As you could see, they both use the same projections, same dataframe transformation, and the same categories. Is there a way to fix this?

TIA

EDIT: The shapes are in the correct position, there are just a lot of them missing from the plot.

UPDATE: In hopes of seeing if other Plotly modules could solve the problem, I kind of narrowed down the issue. Using the tutorial on Plotly for creating a Scattermapbox, the way they called the mapbox features worked better at revealing the inherit problems than the tutorial did on the Choroplethmapbox. Apparently what is happening is that Plotly (or Mapbox) is not recognizing several groups of nearby points as coordinates for a polygon, and hence excluding them until you specify that you want them present. This is done by setting the mapbox dictionary values for 'type' to either 'fill', 'line', or 'circle'. This of course leads to another issue, whereby those new shapes are not colored or labelled the same way as the original polygons since they were not there by default.

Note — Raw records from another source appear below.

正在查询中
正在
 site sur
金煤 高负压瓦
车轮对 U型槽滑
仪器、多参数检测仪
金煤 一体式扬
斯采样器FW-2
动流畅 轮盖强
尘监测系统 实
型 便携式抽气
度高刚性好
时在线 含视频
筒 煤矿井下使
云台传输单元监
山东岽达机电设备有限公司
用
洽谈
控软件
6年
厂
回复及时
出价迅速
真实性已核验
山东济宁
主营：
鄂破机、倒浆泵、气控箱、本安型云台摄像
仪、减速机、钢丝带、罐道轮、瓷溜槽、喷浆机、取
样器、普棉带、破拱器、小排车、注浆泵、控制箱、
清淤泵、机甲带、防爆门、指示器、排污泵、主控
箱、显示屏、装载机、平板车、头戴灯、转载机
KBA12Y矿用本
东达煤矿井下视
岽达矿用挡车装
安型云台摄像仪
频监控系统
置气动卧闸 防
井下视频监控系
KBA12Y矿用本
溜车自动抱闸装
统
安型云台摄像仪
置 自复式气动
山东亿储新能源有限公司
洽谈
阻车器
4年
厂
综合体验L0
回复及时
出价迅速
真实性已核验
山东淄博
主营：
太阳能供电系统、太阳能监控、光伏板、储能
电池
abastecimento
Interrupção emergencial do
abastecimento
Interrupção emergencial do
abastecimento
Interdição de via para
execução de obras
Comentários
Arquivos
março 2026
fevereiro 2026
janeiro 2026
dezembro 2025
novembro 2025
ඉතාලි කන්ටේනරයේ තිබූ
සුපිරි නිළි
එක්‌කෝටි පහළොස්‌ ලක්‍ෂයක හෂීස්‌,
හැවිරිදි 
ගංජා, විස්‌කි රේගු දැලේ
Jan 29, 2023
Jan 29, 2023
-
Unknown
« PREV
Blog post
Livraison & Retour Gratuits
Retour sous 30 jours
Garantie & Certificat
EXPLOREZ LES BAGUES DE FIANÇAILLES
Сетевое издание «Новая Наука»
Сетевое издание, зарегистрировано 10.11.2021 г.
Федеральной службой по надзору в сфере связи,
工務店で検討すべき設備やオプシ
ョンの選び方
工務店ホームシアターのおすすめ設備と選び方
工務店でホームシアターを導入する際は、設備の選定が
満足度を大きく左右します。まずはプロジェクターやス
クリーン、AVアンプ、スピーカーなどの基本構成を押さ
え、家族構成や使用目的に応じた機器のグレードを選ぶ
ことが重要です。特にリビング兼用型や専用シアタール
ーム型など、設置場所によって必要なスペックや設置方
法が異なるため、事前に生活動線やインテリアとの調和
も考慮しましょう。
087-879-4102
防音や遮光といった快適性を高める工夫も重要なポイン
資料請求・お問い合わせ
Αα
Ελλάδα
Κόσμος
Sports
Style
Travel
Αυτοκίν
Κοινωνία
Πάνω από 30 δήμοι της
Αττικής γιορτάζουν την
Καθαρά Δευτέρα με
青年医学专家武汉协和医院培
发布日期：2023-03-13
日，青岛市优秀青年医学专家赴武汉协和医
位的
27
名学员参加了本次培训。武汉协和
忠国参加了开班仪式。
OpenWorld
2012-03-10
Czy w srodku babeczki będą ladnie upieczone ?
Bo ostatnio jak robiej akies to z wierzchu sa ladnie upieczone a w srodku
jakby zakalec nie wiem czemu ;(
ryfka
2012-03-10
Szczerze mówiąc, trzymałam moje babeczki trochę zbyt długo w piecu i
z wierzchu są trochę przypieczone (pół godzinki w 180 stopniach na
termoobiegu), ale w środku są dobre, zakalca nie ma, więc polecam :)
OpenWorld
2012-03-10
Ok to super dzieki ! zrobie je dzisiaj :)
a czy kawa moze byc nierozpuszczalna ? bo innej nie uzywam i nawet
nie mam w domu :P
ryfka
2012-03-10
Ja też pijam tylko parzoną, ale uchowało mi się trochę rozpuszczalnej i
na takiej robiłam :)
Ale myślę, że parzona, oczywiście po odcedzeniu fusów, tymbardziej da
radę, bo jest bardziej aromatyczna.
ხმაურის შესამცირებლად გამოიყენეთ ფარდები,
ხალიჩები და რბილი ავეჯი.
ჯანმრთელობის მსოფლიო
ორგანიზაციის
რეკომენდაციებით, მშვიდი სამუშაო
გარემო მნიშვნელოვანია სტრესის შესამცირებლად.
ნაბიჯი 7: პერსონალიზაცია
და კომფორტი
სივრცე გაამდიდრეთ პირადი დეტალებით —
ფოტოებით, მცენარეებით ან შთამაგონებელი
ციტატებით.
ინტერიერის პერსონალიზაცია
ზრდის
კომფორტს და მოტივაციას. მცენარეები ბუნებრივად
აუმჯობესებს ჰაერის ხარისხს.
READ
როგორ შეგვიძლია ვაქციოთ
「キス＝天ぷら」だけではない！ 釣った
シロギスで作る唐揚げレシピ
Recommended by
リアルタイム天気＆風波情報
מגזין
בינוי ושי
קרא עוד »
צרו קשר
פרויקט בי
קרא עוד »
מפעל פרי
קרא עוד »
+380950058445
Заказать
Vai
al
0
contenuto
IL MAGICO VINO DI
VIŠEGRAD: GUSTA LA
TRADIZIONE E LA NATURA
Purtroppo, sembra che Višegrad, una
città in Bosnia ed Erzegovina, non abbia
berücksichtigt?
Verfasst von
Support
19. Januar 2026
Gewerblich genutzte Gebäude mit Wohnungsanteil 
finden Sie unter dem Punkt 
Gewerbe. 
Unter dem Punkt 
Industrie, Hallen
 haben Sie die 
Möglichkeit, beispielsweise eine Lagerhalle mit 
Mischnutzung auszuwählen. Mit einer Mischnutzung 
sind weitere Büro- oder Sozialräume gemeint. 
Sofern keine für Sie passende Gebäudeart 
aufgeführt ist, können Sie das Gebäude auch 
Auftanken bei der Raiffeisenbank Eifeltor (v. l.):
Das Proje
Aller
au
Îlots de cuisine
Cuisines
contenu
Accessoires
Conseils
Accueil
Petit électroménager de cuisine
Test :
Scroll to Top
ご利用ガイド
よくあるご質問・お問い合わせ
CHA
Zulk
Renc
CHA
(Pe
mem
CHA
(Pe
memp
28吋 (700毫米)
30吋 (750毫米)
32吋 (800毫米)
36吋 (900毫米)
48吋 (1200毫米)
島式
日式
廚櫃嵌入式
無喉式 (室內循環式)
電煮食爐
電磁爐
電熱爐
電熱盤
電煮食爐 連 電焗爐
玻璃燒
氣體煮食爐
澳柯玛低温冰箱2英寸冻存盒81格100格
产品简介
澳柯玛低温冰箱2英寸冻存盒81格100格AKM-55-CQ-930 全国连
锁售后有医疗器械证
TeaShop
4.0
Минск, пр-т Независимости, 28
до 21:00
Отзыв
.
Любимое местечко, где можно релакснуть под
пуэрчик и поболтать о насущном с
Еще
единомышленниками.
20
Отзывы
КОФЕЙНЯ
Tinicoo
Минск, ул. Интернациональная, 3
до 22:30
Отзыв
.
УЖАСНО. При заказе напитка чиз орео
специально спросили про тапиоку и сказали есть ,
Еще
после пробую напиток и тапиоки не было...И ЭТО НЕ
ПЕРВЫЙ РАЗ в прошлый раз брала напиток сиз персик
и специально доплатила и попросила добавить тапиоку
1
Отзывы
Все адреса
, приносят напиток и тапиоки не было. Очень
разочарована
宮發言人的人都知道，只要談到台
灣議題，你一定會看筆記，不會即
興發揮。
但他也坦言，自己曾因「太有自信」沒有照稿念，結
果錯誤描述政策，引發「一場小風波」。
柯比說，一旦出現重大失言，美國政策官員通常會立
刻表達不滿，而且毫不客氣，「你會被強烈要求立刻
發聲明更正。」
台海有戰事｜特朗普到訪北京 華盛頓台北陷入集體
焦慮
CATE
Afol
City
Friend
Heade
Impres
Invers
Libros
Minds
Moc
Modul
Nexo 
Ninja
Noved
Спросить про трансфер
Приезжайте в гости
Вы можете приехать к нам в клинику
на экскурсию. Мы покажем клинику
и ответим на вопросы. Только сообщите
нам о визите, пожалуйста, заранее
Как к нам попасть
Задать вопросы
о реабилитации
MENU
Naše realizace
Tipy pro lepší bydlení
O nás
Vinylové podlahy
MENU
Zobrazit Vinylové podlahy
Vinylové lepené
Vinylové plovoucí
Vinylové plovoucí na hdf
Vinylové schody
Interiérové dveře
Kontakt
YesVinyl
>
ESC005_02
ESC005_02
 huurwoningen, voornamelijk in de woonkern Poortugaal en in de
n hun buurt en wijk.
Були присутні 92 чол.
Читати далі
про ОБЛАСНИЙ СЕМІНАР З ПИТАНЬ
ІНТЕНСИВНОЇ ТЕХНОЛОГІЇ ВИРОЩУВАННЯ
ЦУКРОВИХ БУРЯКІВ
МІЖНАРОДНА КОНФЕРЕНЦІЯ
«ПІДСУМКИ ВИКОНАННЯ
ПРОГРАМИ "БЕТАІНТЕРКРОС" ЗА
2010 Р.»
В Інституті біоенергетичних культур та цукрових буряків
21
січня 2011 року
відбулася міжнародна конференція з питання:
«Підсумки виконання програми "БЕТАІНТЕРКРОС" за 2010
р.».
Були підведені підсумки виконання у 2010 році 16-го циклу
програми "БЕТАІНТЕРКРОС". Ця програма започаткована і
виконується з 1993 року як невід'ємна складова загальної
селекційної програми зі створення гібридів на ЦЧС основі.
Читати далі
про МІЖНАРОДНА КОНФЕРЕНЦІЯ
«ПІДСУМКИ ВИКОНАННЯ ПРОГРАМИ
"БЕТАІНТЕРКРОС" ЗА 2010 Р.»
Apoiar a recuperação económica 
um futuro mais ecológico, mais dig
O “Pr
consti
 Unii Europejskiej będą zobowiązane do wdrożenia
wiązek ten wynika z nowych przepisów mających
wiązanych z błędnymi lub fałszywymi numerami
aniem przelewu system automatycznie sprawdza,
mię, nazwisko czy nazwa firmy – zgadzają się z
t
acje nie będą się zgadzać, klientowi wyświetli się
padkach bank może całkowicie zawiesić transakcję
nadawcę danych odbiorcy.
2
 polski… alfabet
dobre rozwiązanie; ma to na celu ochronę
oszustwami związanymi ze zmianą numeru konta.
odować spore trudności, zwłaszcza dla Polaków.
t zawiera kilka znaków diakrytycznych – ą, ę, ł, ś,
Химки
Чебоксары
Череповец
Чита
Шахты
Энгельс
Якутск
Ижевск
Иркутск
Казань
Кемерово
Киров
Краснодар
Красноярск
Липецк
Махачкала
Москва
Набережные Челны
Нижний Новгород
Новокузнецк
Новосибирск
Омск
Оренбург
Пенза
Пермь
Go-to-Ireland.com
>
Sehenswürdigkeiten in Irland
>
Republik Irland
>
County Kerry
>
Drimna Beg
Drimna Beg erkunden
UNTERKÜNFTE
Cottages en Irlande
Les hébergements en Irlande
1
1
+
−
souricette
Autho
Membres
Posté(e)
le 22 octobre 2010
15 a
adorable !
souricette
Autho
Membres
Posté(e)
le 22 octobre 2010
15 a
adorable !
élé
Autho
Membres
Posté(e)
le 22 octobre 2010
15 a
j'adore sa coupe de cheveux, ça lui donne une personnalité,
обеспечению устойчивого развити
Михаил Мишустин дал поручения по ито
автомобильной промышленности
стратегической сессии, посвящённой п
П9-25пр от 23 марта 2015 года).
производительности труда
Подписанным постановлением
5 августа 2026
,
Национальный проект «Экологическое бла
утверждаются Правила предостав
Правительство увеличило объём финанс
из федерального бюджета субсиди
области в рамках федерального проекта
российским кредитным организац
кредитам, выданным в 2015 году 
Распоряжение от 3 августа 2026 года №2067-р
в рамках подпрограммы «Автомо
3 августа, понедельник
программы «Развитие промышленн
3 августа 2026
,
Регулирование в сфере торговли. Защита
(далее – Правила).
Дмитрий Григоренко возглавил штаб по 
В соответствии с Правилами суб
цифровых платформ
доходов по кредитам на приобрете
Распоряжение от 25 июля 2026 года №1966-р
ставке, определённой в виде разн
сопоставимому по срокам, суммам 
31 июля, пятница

Here is the code sample that helps show the problem with the polygon points not forming a complete shape:

fig = go.Figure(go.Choroplethmapbox(geojson=geo_df_g2_json,

                                    locations=geo_df_g2['DAUID'],
                                    z=geo_df_g2['LIM 0-17 percent'],
                                    below='traces',
                                    colorscale='Viridis',
                                    zauto=True,
                                    marker_opacity=0.5,
                                    marker_line_width=0.5)
                        )
fig.update_layout(
        mapbox = {
            'style': 'carto-positron',
            'center': {'lat': 45.41117, 'lon': -75.69812},
            'zoom': 12, 'layers': [{
                'source': {
                    'type': "FeatureCollection",
                    'features': geo_df_g2_json['features']
                },
            'type': 'fill', 'below': 'traces', 'color': 'lightblue'}]},
        margin = {'l':0, 'r':0, 'b':0, 't':0})
fig.show()

To clarify my intent, there are two questions I'm trying to answer:

  1. Why does Plotly transform some polygon coordinates to a shape and others to just the individual points?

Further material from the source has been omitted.